AR-42 (formerly known as “HDAC-42”) is an orally available, broad spectrum inhibitor of both histone and non-histone deacetylation proteins (“pan-DAC”), which may both be important in cancer progression. Histone deacetylase (“HDAC”) inhibitors are a growing class of compounds that target histone deactylase, a molecule involved in determining which genes are expressed in a particular cell. In preclinical studies, AR-42 has shown activity against a broad spectrum of deacetylation targets and increased potency compared to vorinostat (“SAHA,” or Zolinza®), the first HDAC inhibitor to obtain FDA approval. Arno currently plans to commence an investigator-initiated Phase I/IIa study with AR-42 in collaboration with an academic institution in the first half of 2010.
About Arno Therapeutics
Arno Therapeutics, Inc. is a clinical-stage biopharmaceutical company that develops and commercializes innovative products for the treatment of cancer patients.

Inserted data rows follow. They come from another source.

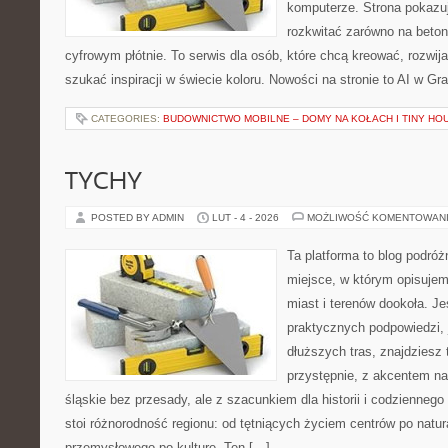
komputerze. Strona pokazu
rozkwitać zarówno na betono
cyfrowym płótnie. To serwis dla osób, które chcą kreować, rozwija
szukać inspiracji w świecie koloru. Nowości na stronie to AI w Graf
CATEGORIES:
BUDOWNICTWO MOBILNE – DOMY NA KOŁACH I TINY HO
TYCHY
POSTED BY ADMIN
LUT - 4 - 2026
MOŻLIWOŚĆ KOMENTOWAN
Ta platforma to blog podró
miejsce, w którym opisujem
miast i terenów dookoła. Je
praktycznych podpowiedzi,
dłuższych tras, znajdziesz 
przystępnie, z akcentem n
śląskie bez przesady, ale z szacunkiem dla historii i codziennego
stoi różnorodność regionu: od tętniących życiem centrów po natur
przemysłowego po kulturę. Ten […]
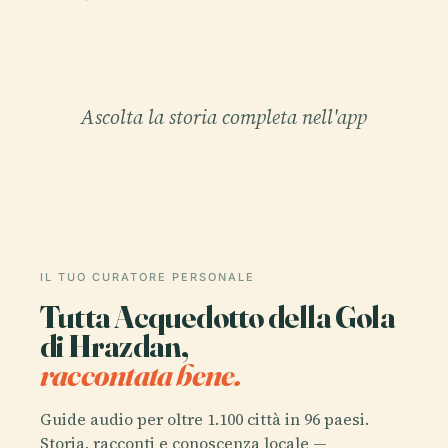
Ascolta la storia completa nell'app
IL TUO CURATORE PERSONALE
Tutta Acquedotto della Gola
di Hrazdan,
raccontata bene.
Guide audio per oltre 1.100 città in 96 paesi.
Storia, racconti e conoscenza locale —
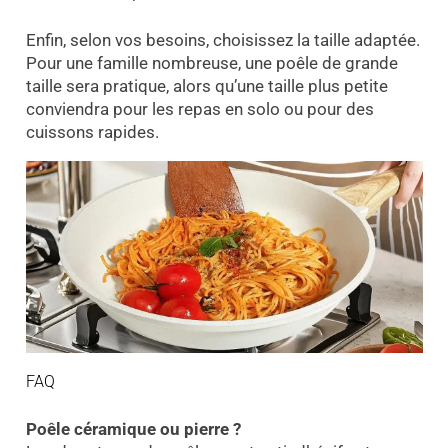
Enfin, selon vos besoins, choisissez la taille adaptée.
Pour une famille nombreuse, une poêle de grande
taille sera pratique, alors qu’une taille plus petite
conviendra pour les repas en solo ou pour des
cuissons rapides.
FAQ
Poêle céramique ou pierre ?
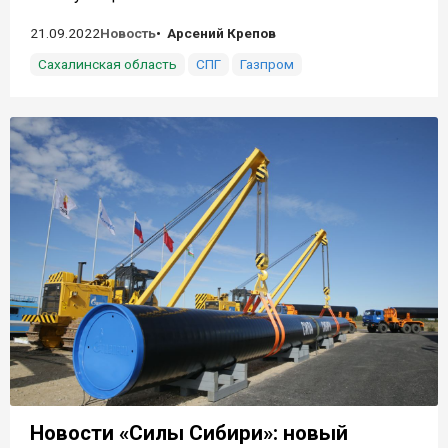
21.09.2022
Новость
Арсений Крепов
Сахалинская область
СПГ
Газпром
Новости «Силы Сибири»: новый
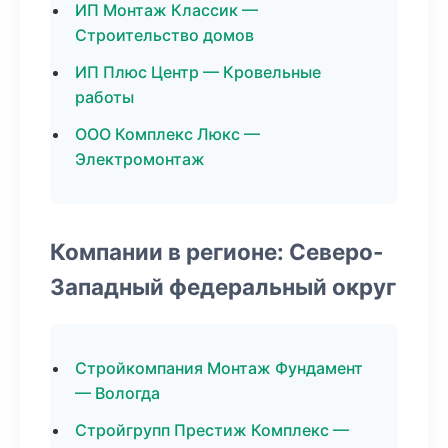
ИП Монтаж Классик —
Строительство домов
ИП Плюс Центр — Кровельные
работы
ООО Комплекс Люкс —
Электромонтаж
Компании в регионе: Северо-
Западный федеральный округ
Стройкомпания Монтаж Фундамент
— Вологда
Стройгрупп Престиж Комплекс —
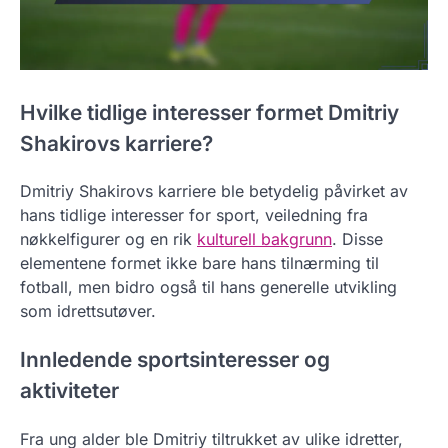
Hvilke tidlige interesser formet Dmitriy
Shakirovs karriere?
Dmitriy Shakirovs karriere ble betydelig påvirket av
hans tidlige interesser for sport, veiledning fra
nøkkelfigurer og en rik
kulturell bakgrunn
. Disse
elementene formet ikke bare hans tilnærming til
fotball, men bidro også til hans generelle utvikling
som idrettsutøver.
Innledende sportsinteresser og
aktiviteter
Fra ung alder ble Dmitriy tiltrukket av ulike idretter,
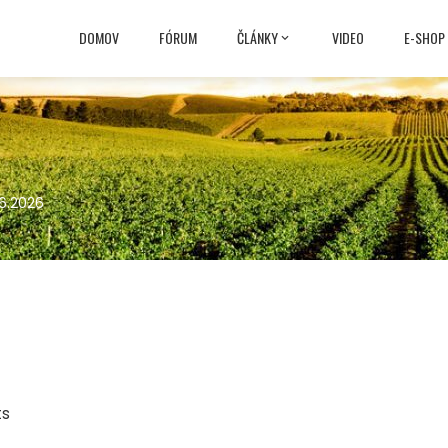
DOMOV
FÓRUM
ČLÁNKY
VIDEO
E-SHOP
.6.2026
6
ts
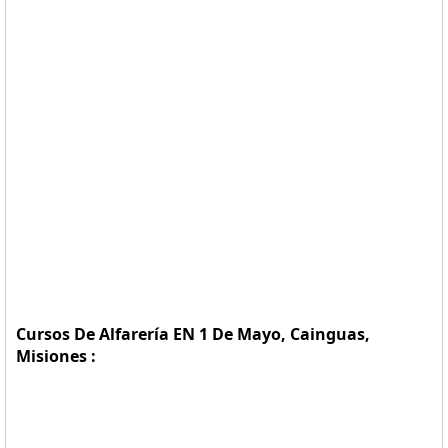
Cursos De Alfarería EN 1 De Mayo, Cainguas,
Misiones :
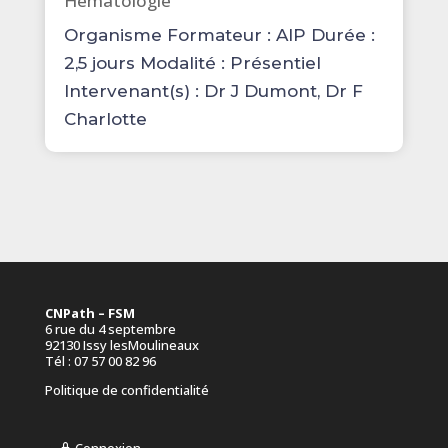
Hématologie
Organisme Formateur : AIP Durée :
2,5 jours Modalité : Présentiel
Intervenant(s) : Dr J Dumont, Dr F
Charlotte
CNPath – FSM
6 rue du 4 septembre
92130 Issy lesMoulineaux
Tél : 07 57 00 82 96
Politique de confidentialité
Connexion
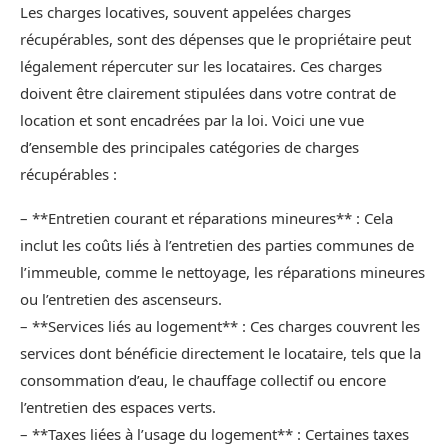
Les charges locatives, souvent appelées charges
récupérables, sont des dépenses que le propriétaire peut
légalement répercuter sur les locataires. Ces charges
doivent être clairement stipulées dans votre contrat de
location et sont encadrées par la loi. Voici une vue
d’ensemble des principales catégories de charges
récupérables :
– **Entretien courant et réparations mineures** : Cela
inclut les coûts liés à l’entretien des parties communes de
l’immeuble, comme le nettoyage, les réparations mineures
ou l’entretien des ascenseurs.
– **Services liés au logement** : Ces charges couvrent les
services dont bénéficie directement le locataire, tels que la
consommation d’eau, le chauffage collectif ou encore
l’entretien des espaces verts.
– **Taxes liées à l’usage du logement** : Certaines taxes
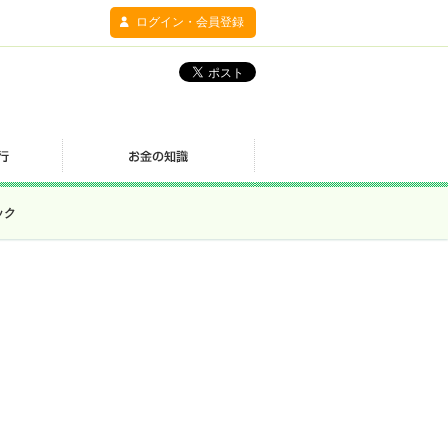
ログイン・会員登録
ック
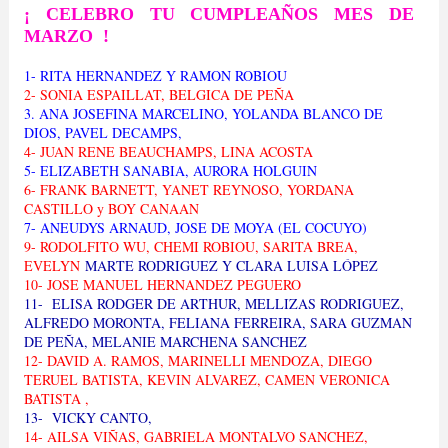
¡ CELEBRO TU CUMPLEAÑOS MES DE
MARZO !
1- RITA HERNANDEZ Y RAMON ROBI
OU
2- SONIA ESPAILLAT, BELGICA DE PEÑA
3. ANA JOSEFINA MARCELINO, YOLANDA BLANCO DE
DIOS, PAVEL DECAMPS,
4- JUAN RENE BEAUCHAMPS, LINA ACOSTA
5
- ELIZABETH SANABIA, AURORA HOLGUIN
6- FRANK BARNETT, YANET REYNOSO, YORDANA
CASTILLO y BOY CANAAN
7- ANEUDYS ARNAUD, JOSE DE MOYA (EL COCUYO)
9- RODOLFITO WU, CHEMI ROBIOU, SARITA BREA,
EVELYN
MARTE RODRIGUEZ Y CLARA LUISA LÓPEZ
10- JOSE MANUEL HERNANDEZ PEGUERO
11- ELISA RODGER DE ARTHUR, MELLIZAS RODRIGUEZ,
ALFREDO MORONTA, FELIANA FERREIRA, SARA GUZMAN
DE PEÑA, MELANIE MARCHENA SANCHEZ
12- DAVID A. RAMOS, MARINELLI MENDOZA, DIEGO
TERUEL BATISTA, KEVIN ALVAREZ, CAMEN VERONICA
BATISTA ,
13- VICKY CANTO,
14- AILSA VIÑAS, GABRIELA MONTALVO SANCHEZ,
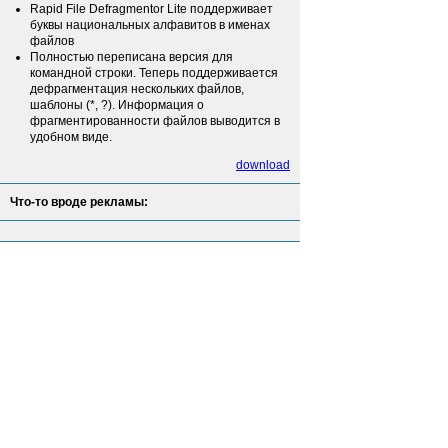
Rapid File Defragmentor Lite поддерживает
буквы национальных алфавитов в именах
файлов
Полностью переписана версия для
командной строки. Теперь поддерживается
дефрагментация нескольких файлов,
шаблоны (*, ?). Информация о
фрагментированности файлов выводится в
удобном виде.
download
Что-то вроде рекламы:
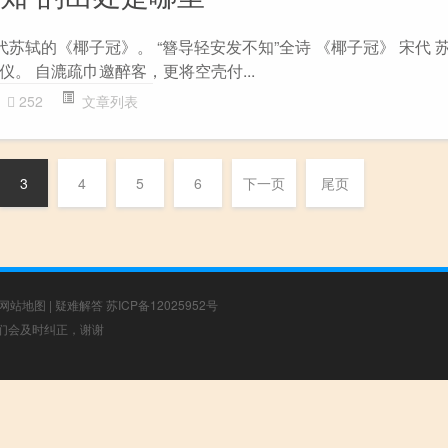
代苏轼的《椰子冠》。 “簪导轻安发不知”全诗 《椰子冠》 宋代 
。 自漉疏巾邀醉客，更将空壳付...
252
文章列表
3
4
5
6
下一页
尾页
网站地图
|
疑难解答
苏ICP备12025952号
，我们会及时纠正，谢谢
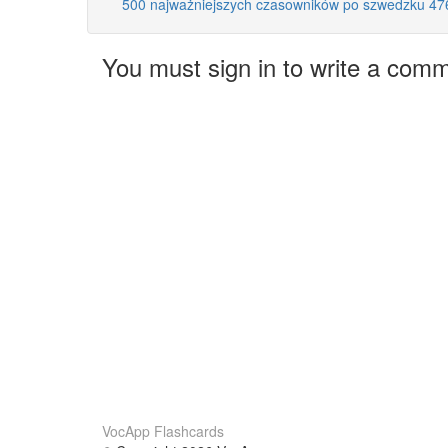
500 najważniejszych czasowników po szwedzku 47
You must sign in to write a com
VocApp Flashcards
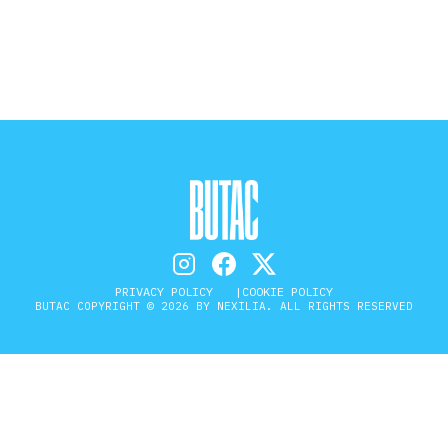
STORIA E CITAZIONI
INTRATTENIMENTO
COMPLOTTI, LEGGENDE URBANE ED
EVERGREEN
PRIVACY POLICY
COOKIE POLICY
BUTAC COPYRIGHT © 2026 BY NEXILIA. ALL RIGHTS RESERVED
EDITORIALI
TRUFFE E SOCIAL NETWORK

Arno’s lead clinical compound, AR-12 (formerly known as “OSU-03012”), is a potentially first-in-class, orally available, targeted anti-cancer agent that inhibits PDK-1, a protein in the PI3K/Akt pathway, and also causes cell death through the induction of endoplasmic reticulum stress. Arno is developing two additional drug candidates, AR-67 and AR-42. AR-67 is a novel, third-generation camptothecin analogue that inhibits topoisomerase I activity. AR-67 has demonstrated activity and an excellent safety profile in clinical studies as well as improved pharmacokinetic properties when compared to approved second-generation products Hycamtin® (topotecan) and Camptosar® (irinotecan). Arno is conducting a Phase II study of AR-67 in patients with Myelodysplastic Syndrome (MDS) who have failed prior therapies and anticipates commencing a Phase II study in patients with glioblastoma multiforme (GBM), a highly aggressive form of brain cancer by the end of this year. For more information on Arno please visit www.arnothera.com
Brian Lenz, CPA
Chief Financial Officer
Arno Therapeutics, Inc.
Forward-Looking Statements: This press release contains forward-looking statements that involve substantial risks and uncertainties. All statements, other than statements of historical facts, included in this press release regarding the timing, progress and anticipated results of the clinical development, regulatory processes, potential clinical trial initiations, potential IND and NDA filings, as well as our strategy, future operations, outlook, milestones, the success of Arno’s product development, future financial position, future financial results, plans and objectives of management, are forwardlooking statements. We may not actually achieve these plans, intentions or expectations and Arno cautions investors not to place undue reliance on our forward-looking statements. Actual results or events could differ materially from the plans, intentions and expectations disclosed in the forward-looking statements we make. Various important factors could cause actual results or events to differ materially from the forward-looking statements that we make. Such factors include, among others, risks that the results of clinical trials will not support our claims or beliefs concerning the effectiveness of our product candidates, our ability to finance the development of our product candidates, regulatory risks, and our reliance on third party researchers and other collaborators. Arno is providing this information as of the date of this presentation and does not undertake any obligation to update any forward-looking statements as a result of new information, future events or otherwise.